Crime drops in Chicago, but rises in Rockford, Joliet and Elgin
BY ART GOLAB Staff Reporteremail@example.com May 23, 2011 7:14PM
Updated: June 25, 2011 12:33AM
Crime levels in Chicago and the rest of the nation fell across the board, but three major Illinois cities were an exception to the trend.
Violent crime in Chicago in 2010 fell by 11 percent from the year before while property crime dropped slightly — less than one percent, according to preliminary figures released by the FBI Monday.
Nationwide, there was a 5.5 percent drop in the number of violent crimes and a 2.8 percent decline in property crime.
However Rockford, Joliet and Elgin — all towns hard hit by the recession, posted significant increases in violent crime. Rockford showed a 10 percent increase in violent crime, Joliet 9 percent and Elgin 8 percent. Joliet also saw an 8 percent increase in property crime.
Rockford also had the highest rate of violent crime per capita, with 14 violent crimes occurring for every 1,000 residents. And while Rockford also posted a nearly 10 percent decline in property crime, it still had the highest property crime rate in the state: 50 for every thousand residents. Chicago, by comparison had 42 property crimes per thousand people.
And though violent crime dropped by 11 percent in Chicago, there were still 10 violent crimes for every 1,000 citizens.
Property crimes, a category including burglary, larceny and auto theft, held steady in Chicago, despite a 23 percent increase in the auto theft by category.

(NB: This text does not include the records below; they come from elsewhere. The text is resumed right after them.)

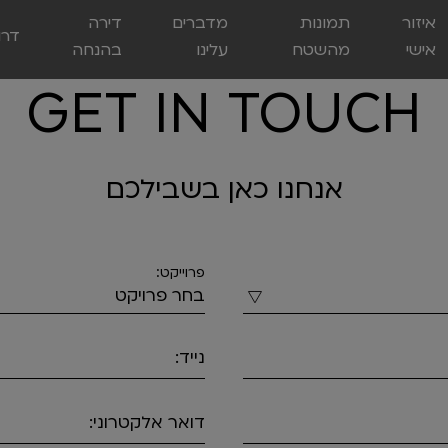
איזור
תמונות
מדברים
דירה
דרו
אישי
מהשטח
עלינו
בהנחה
GET IN TOUCH
אנחנו כאן בשבילכם
פרוייקט:
נייד:
דואר אלקטרוני: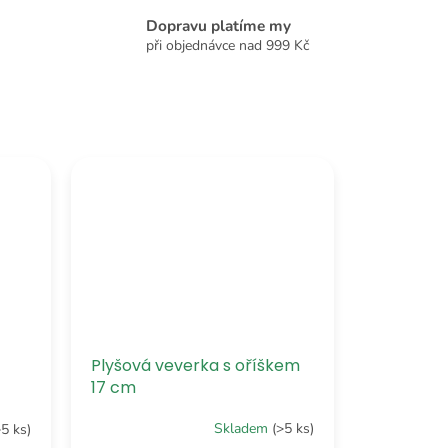
Dopravu platíme my
při objednávce nad 999 Kč
Plyšová veverka s oříškem
17 cm
Skladem
(>5 ks)
>5 ks)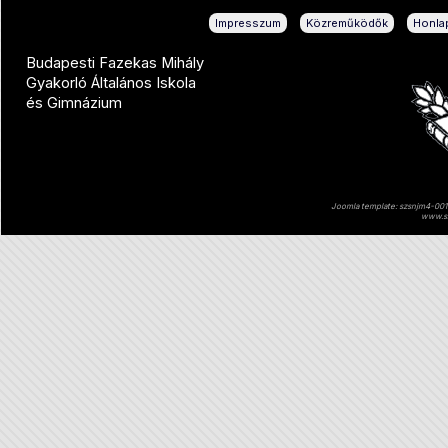
|
|
Impresszum
Közreműködők
Honlap
Budapesti Fazekas Mihály
Gyakorló Általános Iskola
és Gimnázium
Joomla template: szsnjm4-001 
www.sz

Aurora saw the biggest Illinois decline in violent crime, a drop of 15 percent, posting only 3 violent crimes per 1,000 people.
Nationally, year-to-year changes released by the FBI showed declines in all four categories of violent crime in 2010. All categories for property crime went down as well.
“In a word, remarkable,” said James Alan Fox, a criminologist at Northeastern University. In Fox’s view, the declines signify success for aggressive law enforcement and corrections programs and comprehensive crime prevention efforts. He said the crime levels could easily rise if the current environment of state and local budget cutting extends to law enforcement measures that are working.
The Illinois violent crime numbers in this analysis include murder, robbery and assault, but do not include the FBI’s “forcible rape” category. The FBI did not publish those numbers for some Illinois cities in 2009 and 2010 because those cities, including Chicago, did not meet the agency’s reporting standards.